O chefe de Estado, considera,
está "desgastado em termos da imagem a nível internacional e é uma pessoa
que está à mercê dos interesses de um grupo de pessoas que perderam as
eleições”.
"Um Presidente que teve o
privilégio de exercer o seu mandato durante cinco anos, mas que, ao longo de
cinco anos, esteve envolvido em guerras cíclicas institucionais e que
impossibilitou até a nomeação de um primeiro-ministro do partido vencedor das
eleições que é o líder do PAIGC, Domingos Simões Pereira", sublinha Lesmes
Monteiro. O mais urgente, por isso, é a formação de um Governo capaz de tirar o
país do marasmo em que se encontra, diz o ativista.
Na véspera da
"despedida" da Presidência guineense, José
Mário Vaz reconduziu Aristides Gomes no cargo de primeiro-ministro, mais
de três meses depois das eleições legislativas.

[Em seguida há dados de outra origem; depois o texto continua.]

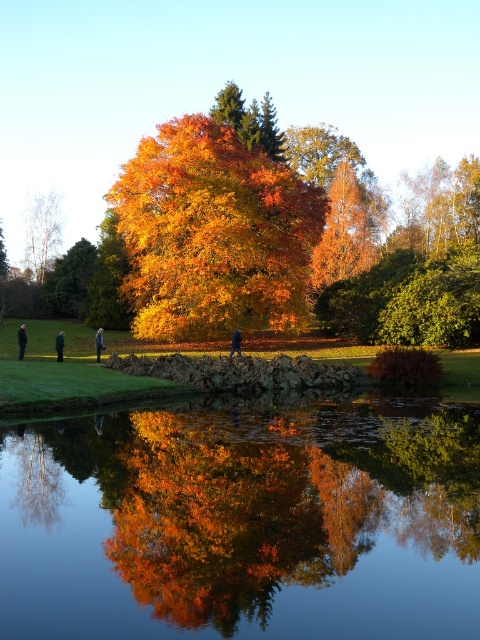 Is golden-orange foliage at center thinner than dark green fabric at left?

No, golden-orange foliage at center is not thinner than dark green fabric at left.

Who is positioned more to the right, golden-orange foliage at center or dark green fabric at left?

golden-orange foliage at center

Find the location of a particular element. This screenshot has width=480, height=640. golden-orange foliage at center is located at coordinates (213, 234).

Between point (348, 180) and point (21, 348), which one is positioned behind?

Point (348, 180)

Can you confirm if orange autumn leaves at center is positioned above black fabric person at lower left?

Correct, orange autumn leaves at center is located above black fabric person at lower left.

Measure the distance between point (334, 275) and camera.

A distance of 236.43 feet exists between point (334, 275) and camera.

Where is `orange autumn leaves at center`? This screenshot has width=480, height=640. orange autumn leaves at center is located at coordinates (348, 227).

Between point (276, 182) and point (24, 339), which one is positioned in front?

Point (24, 339)

Between golden-orange foliage at center and black fabric person at lower left, which one has more height?

golden-orange foliage at center

Locate an element on the screen. The image size is (480, 640). golden-orange foliage at center is located at coordinates (213, 234). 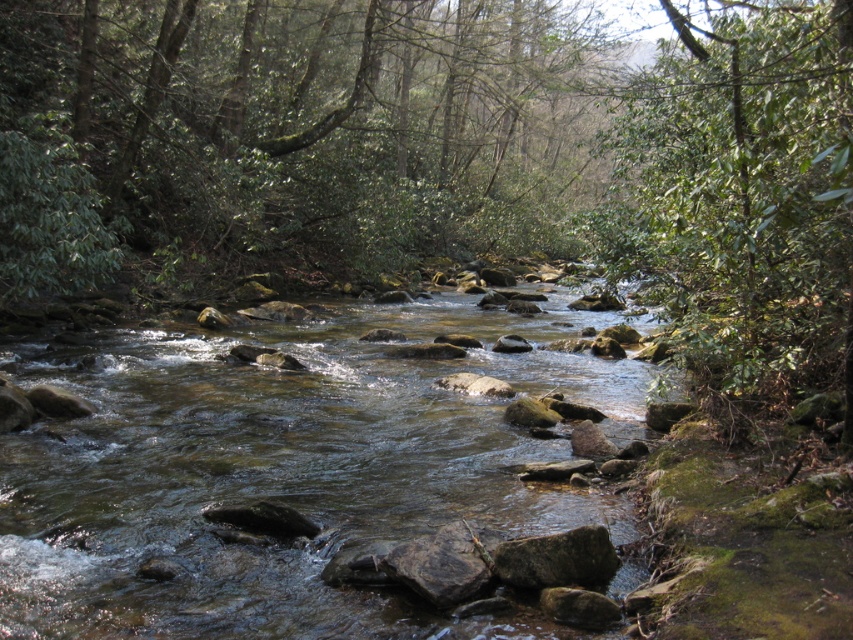 Between clear water at center and green leafy tree at upper right, which one is positioned higher?

Positioned higher is green leafy tree at upper right.

Is clear water at center shorter than green leafy tree at upper right?

Indeed, clear water at center has a lesser height compared to green leafy tree at upper right.

This screenshot has width=853, height=640. In order to click on clear water at center in this screenshot , I will do `click(285, 472)`.

Is green leafy tree at upper center taller than green leafy tree at upper right?

Yes.

Between point (303, 202) and point (805, 88), which one is positioned in front?

Point (805, 88) is in front.

Locate an element on the screen. Image resolution: width=853 pixels, height=640 pixels. green leafy tree at upper center is located at coordinates (287, 134).

The image size is (853, 640). In order to click on green leafy tree at upper center in this screenshot , I will do `click(287, 134)`.

Is the position of green leafy tree at upper center less distant than that of clear water at center?

No, green leafy tree at upper center is further to the viewer.

This screenshot has height=640, width=853. I want to click on green leafy tree at upper center, so click(287, 134).

Where is `green leafy tree at upper center`? green leafy tree at upper center is located at coordinates (287, 134). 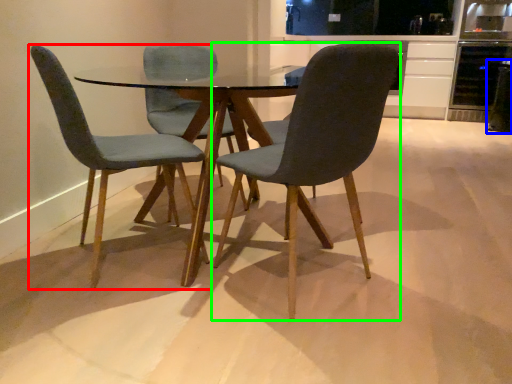 Question: Based on their relative distances, which object is farther from chair (highlighted by a red box)? Choose from appliance (highlighted by a blue box) and chair (highlighted by a green box).

Choices:
 (A) appliance
 (B) chair

Answer: (A) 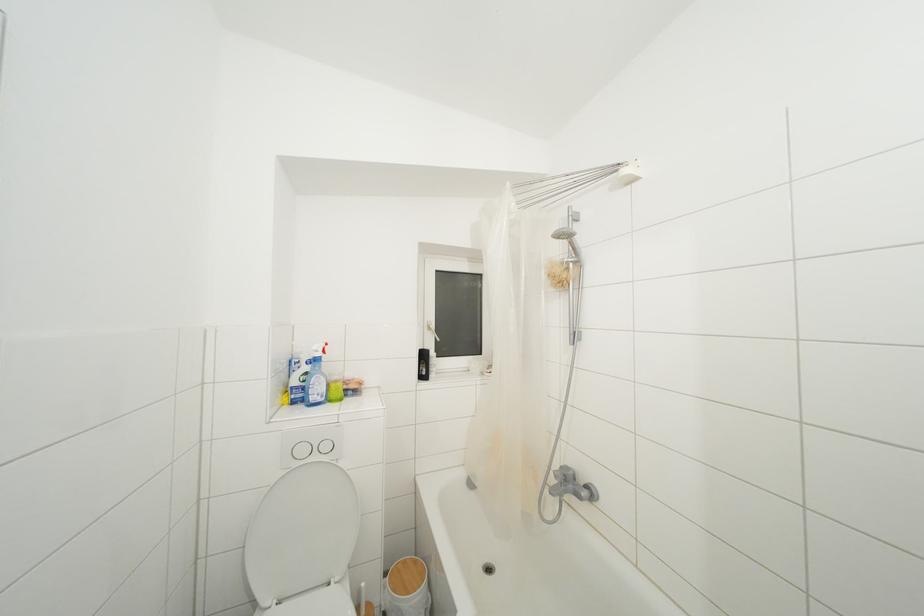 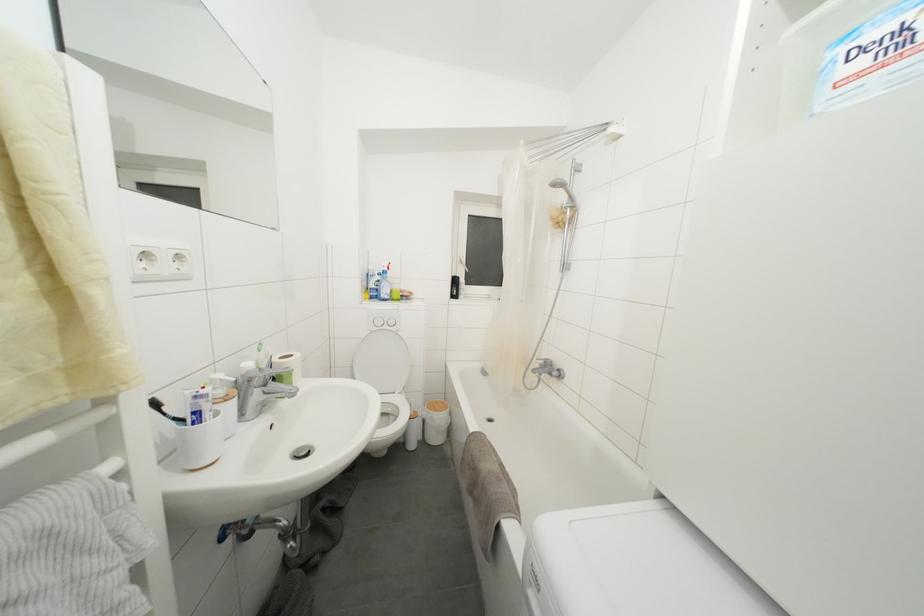 Where in the second image is the point corresponding to (578,254) from the first image?

(575, 200) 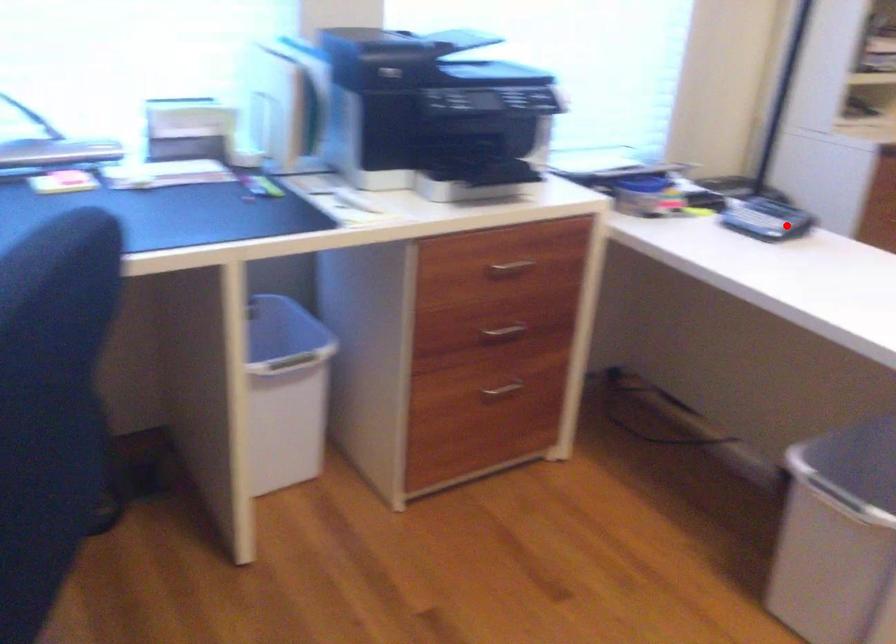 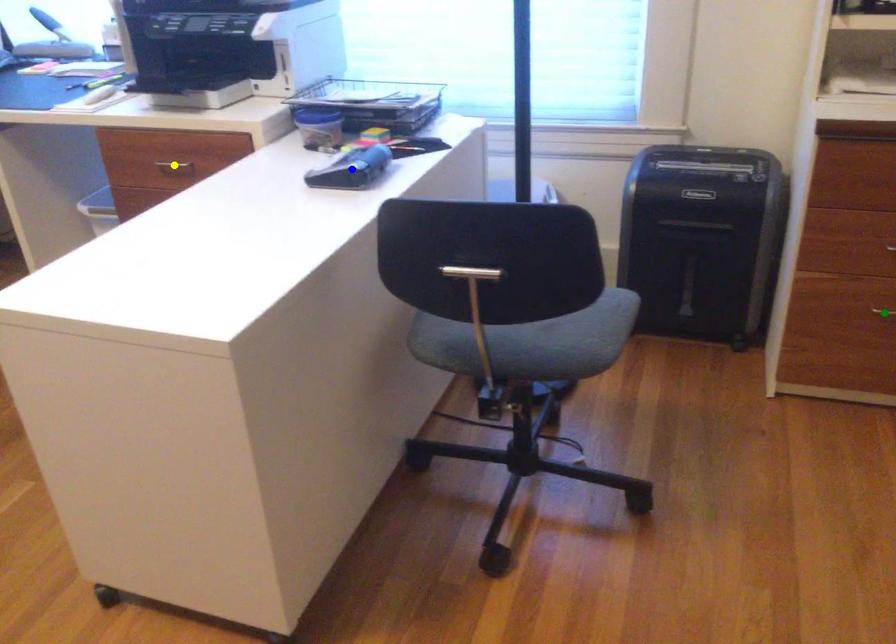 Question: I am providing you with two images of the same scene from different viewpoints. A red point is marked on the first image. You are given multiple points on the second image. Which point in image 2 is actually the same real-world point as the red point in image 1?

Choices:
 (A) blue point
 (B) yellow point
 (C) green point

Answer: (A) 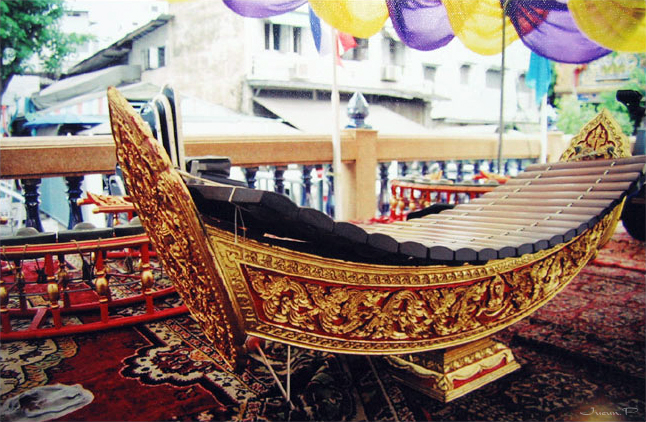 The height and width of the screenshot is (422, 646). What are the coordinates of `finial` in the screenshot? It's located at (357, 109). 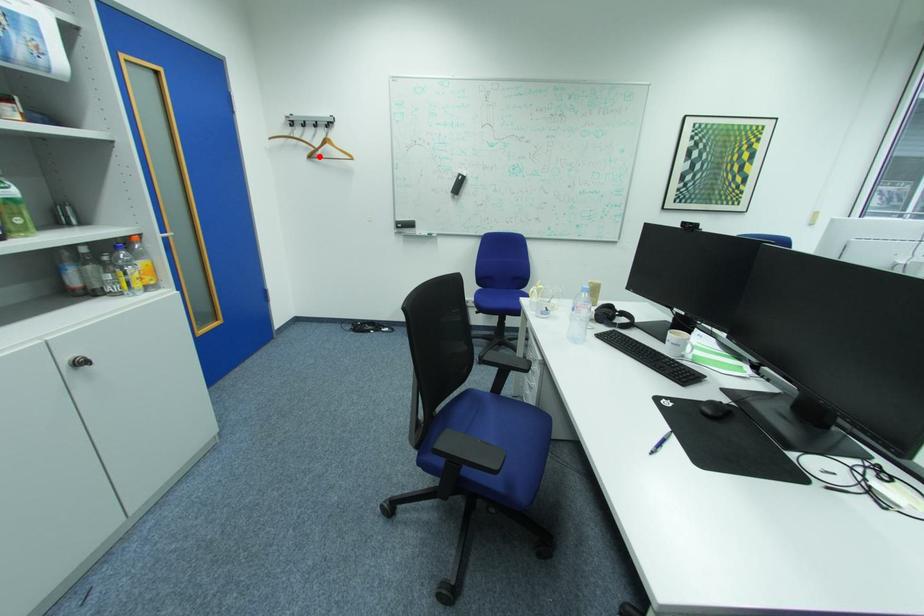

No entanto, Lesmes Monteiro deixa
um alerta: José Mário Vaz terá poderes reduzidos a partir de agora, mas a
comunidade internacional deve continuar a acompanhar a ação governativa no
país. "O chefe de Estado José Mário Vaz, mesmo no final do mandato, vai
tentar condicionar", afirma.
Para o jurista guineense, "o
partido vencedor das legislativas, sobretudo o seu líder, Domingos Simões
Pereira, tem uma credibilidade a nível internacional que não podemos questionar
e deve usar esta influência para ajudar o novo primeiro-ministro a resgatar o
país".
"Que o Chefe de Estado não
venha a reclamar as ditas ‘pastas de soberania', caso dos Ministérios do
Interior, da Defesa, dos Negócios Estrangeiros e das Finanças", adverte.
"Ter estratégia é o mais
importante"
A indicação do nome de Aristides
Gomes pelo PAIGC ao Presidente da República foi recebida com surpresa por
muitos guineenses. No país e nas redes sociais discutem-se os motivos por trás
dos últimos desenvolvimentos na formação do Governo, com algumas vozes a
lembrar que a escolha de Aristides Gomes para a chefia do Executivo deixa a
porta aberta a Domingos Simões Pereira para se candidatar às
eleições presidenciais, marcadas para novembro. O PAIGC, no entanto,
não se pronunciou publicamente sobre esta possibilidade.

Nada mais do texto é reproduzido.